The second clever recognition: off-the-shelf BERT embeddings are bad for similarity. Pretrained BERT was optimized for language modeling, not for cosine geometry — it has no incentive to produce well-spaced vectors. The fine-tuning step is what turns BERT into a sentence encoder. Skipping it gives you embeddings worse than averaged GloVe.
Code
# Using sentence-transformers
from sentence_transformers import SentenceTransformer
import numpy as np
model = SentenceTransformer('BAAI/bge-large-en')
queries = ["How tall is the Eiffel Tower?", "Capital of France?"]
docs = ["The Eiffel Tower is 330m tall.", "Paris is the capital."]
q_vecs = model.encode(queries, normalize_embeddings=True) # (2, 1024)
d_vecs = model.encode(docs, normalize_embeddings=True) # (2, 1024)
# Cosine similarity matrix (since both are L2-normalized, dot = cosine)
sim = q_vecs @ d_vecs.T # (2, 2)
print(sim)
# [[0.82 0.31]
# [0.34 0.78]]Key Sources
- sentence-bert-siamese-bert-networks — the foundational paper
- colbert-late-interaction-retrieval — keeps per-token vectors, recovers cross-encoder accuracy
- bge-c-pack-general-chinese-embeddings — modern open-source SOTA
- mteb-massive-text-embedding-benchmark — the canonical evaluation
- word2vec-efficient-estimation-word-representations — the conceptual ancestor; per-word version
Related Concepts
- contrastive-learning — the loss used to train sentence embeddings
- bi-encoder — the architecture pattern
- semantic-similarity — the canonical task
- multimodal-embeddings — the cross-modal generalization (CLIP, SigLIP)

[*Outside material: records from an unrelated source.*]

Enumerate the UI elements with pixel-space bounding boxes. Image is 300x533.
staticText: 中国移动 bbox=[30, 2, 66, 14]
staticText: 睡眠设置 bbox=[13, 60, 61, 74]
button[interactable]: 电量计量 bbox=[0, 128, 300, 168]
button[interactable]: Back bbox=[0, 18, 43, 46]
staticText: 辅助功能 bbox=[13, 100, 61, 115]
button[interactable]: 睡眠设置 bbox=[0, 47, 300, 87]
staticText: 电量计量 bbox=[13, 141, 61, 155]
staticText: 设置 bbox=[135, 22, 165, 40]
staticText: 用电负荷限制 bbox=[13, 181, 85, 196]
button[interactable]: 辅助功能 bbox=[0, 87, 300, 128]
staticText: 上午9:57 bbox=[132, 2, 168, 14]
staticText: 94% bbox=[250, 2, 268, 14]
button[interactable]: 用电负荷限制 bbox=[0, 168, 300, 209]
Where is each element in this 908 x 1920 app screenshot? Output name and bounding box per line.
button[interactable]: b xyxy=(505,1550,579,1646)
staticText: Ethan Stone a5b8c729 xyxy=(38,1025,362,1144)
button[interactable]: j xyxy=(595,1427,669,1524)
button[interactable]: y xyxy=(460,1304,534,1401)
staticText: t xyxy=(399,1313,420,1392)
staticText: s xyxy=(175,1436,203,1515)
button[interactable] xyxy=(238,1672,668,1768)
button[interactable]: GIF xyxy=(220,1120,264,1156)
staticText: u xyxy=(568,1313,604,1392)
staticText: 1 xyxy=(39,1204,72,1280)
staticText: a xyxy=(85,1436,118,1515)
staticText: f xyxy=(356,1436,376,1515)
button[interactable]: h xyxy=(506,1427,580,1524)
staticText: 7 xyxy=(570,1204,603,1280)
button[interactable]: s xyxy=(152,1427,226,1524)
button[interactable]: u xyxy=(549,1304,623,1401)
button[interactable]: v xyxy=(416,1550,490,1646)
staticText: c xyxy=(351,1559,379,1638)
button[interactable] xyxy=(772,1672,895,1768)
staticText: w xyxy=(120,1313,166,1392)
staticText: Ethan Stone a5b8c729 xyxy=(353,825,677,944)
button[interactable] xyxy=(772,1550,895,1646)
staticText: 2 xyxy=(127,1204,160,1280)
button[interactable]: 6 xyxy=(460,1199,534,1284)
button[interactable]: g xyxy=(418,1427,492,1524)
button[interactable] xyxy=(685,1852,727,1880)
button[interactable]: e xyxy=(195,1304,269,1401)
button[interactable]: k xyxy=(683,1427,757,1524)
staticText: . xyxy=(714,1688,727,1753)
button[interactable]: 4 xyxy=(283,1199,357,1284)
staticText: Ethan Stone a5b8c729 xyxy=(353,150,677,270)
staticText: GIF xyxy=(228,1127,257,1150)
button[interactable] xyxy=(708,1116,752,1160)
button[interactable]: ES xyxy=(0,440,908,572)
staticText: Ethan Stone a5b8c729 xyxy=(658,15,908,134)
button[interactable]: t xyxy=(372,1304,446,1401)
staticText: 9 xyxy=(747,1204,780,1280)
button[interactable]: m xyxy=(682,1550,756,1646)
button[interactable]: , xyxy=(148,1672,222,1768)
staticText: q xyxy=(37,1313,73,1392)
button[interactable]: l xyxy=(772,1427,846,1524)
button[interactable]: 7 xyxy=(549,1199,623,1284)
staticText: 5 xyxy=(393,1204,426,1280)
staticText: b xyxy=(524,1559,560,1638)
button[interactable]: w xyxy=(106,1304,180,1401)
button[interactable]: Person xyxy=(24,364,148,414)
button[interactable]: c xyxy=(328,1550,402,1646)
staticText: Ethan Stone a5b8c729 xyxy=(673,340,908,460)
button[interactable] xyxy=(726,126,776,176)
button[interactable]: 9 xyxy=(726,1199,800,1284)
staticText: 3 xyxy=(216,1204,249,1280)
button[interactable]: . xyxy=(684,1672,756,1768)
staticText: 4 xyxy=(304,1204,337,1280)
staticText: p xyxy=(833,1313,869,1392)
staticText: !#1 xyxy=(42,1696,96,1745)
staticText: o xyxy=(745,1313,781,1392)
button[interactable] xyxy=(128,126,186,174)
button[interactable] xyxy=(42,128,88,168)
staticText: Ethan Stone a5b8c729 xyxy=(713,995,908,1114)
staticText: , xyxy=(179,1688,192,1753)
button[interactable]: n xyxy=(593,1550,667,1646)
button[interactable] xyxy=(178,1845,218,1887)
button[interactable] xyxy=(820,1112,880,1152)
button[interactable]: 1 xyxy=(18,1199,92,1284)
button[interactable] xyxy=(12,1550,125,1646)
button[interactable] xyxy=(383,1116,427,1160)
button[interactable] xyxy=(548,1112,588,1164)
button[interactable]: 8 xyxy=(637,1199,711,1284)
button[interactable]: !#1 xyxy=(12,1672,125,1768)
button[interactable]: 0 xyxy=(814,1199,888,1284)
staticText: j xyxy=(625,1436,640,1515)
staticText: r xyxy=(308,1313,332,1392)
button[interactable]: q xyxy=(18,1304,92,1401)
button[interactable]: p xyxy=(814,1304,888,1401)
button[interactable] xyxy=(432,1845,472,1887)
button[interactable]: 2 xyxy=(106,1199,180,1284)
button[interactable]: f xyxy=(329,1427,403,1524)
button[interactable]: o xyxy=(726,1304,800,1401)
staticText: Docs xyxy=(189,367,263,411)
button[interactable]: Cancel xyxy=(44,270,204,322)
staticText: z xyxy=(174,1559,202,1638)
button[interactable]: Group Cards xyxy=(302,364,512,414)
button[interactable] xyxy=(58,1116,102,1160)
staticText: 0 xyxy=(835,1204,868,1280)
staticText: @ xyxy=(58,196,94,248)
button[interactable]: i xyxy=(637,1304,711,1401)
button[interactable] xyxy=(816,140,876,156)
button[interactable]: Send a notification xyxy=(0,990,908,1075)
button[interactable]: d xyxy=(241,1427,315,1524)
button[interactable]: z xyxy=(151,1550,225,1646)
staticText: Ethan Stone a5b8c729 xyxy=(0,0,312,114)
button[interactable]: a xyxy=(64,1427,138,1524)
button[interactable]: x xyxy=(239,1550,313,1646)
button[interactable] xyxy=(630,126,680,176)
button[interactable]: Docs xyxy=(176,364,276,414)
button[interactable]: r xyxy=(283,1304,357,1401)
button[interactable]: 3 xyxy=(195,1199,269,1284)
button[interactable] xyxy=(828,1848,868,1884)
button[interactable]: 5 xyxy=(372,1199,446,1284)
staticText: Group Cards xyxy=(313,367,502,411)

- word-embeddings — sentence embeddings extend the idea from words
Open Questions
- Long-context: most sentence encoders cap at 512 tokens. How to embed a 100-page document well is still open.

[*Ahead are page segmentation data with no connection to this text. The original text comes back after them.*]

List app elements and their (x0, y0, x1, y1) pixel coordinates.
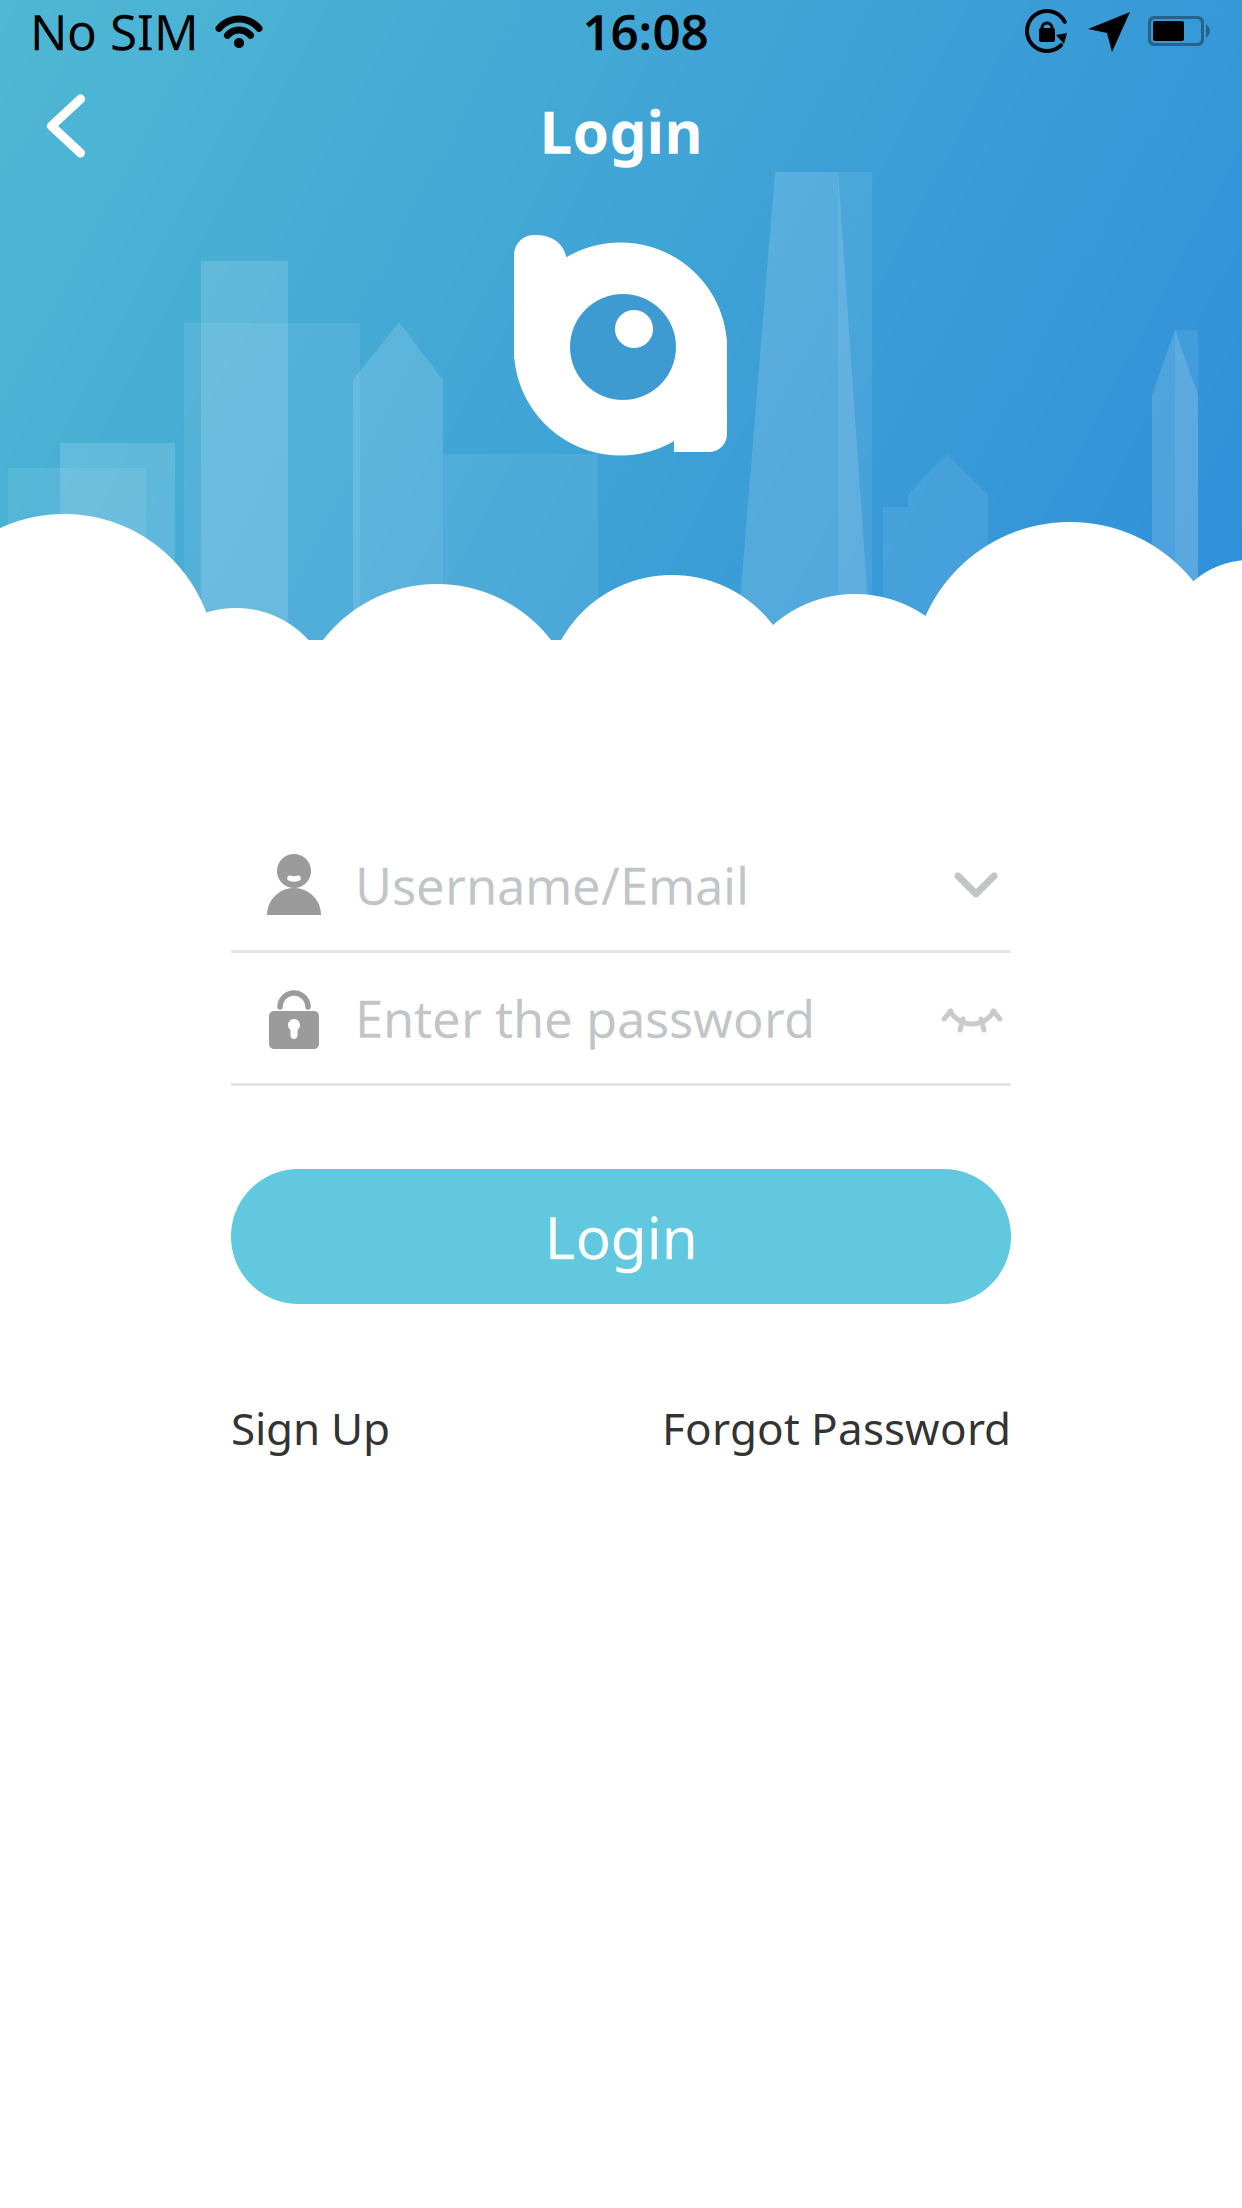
button[interactable]: Forgot Password (662, 1399, 1011, 1457)
button[interactable]: Back (0, 76, 132, 186)
button[interactable]: Username/Email (231, 820, 1011, 950)
staticText: Forgot Password (662, 1399, 1011, 1457)
staticText: No SIM (30, 0, 199, 64)
button[interactable]: Login (231, 1169, 1011, 1304)
staticText: Username/Email (355, 851, 749, 919)
staticText: 16:08 (582, 0, 708, 64)
staticText: Login (540, 92, 702, 170)
button[interactable]: Enter the password (231, 953, 1011, 1083)
staticText: Sign Up (231, 1399, 390, 1457)
staticText: Enter the password (355, 984, 815, 1052)
button[interactable]: Sign Up (231, 1399, 390, 1457)
staticText: Login (544, 1198, 698, 1275)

- Asymmetric encoders: should queries and passages use different encoders or different prompts? Modern E5 uses different prompts; some research suggests separate encoders are better but more expensive.
- Distillation: how small can a sentence encoder get while preserving MTEB performance? MiniLM-L6 (22M params) is the current Pareto frontier for speed.
- Multilingual scaling: does training on 100 languages improve or hurt high-resource performance? BGE-m3 suggests it slightly helps with careful curation.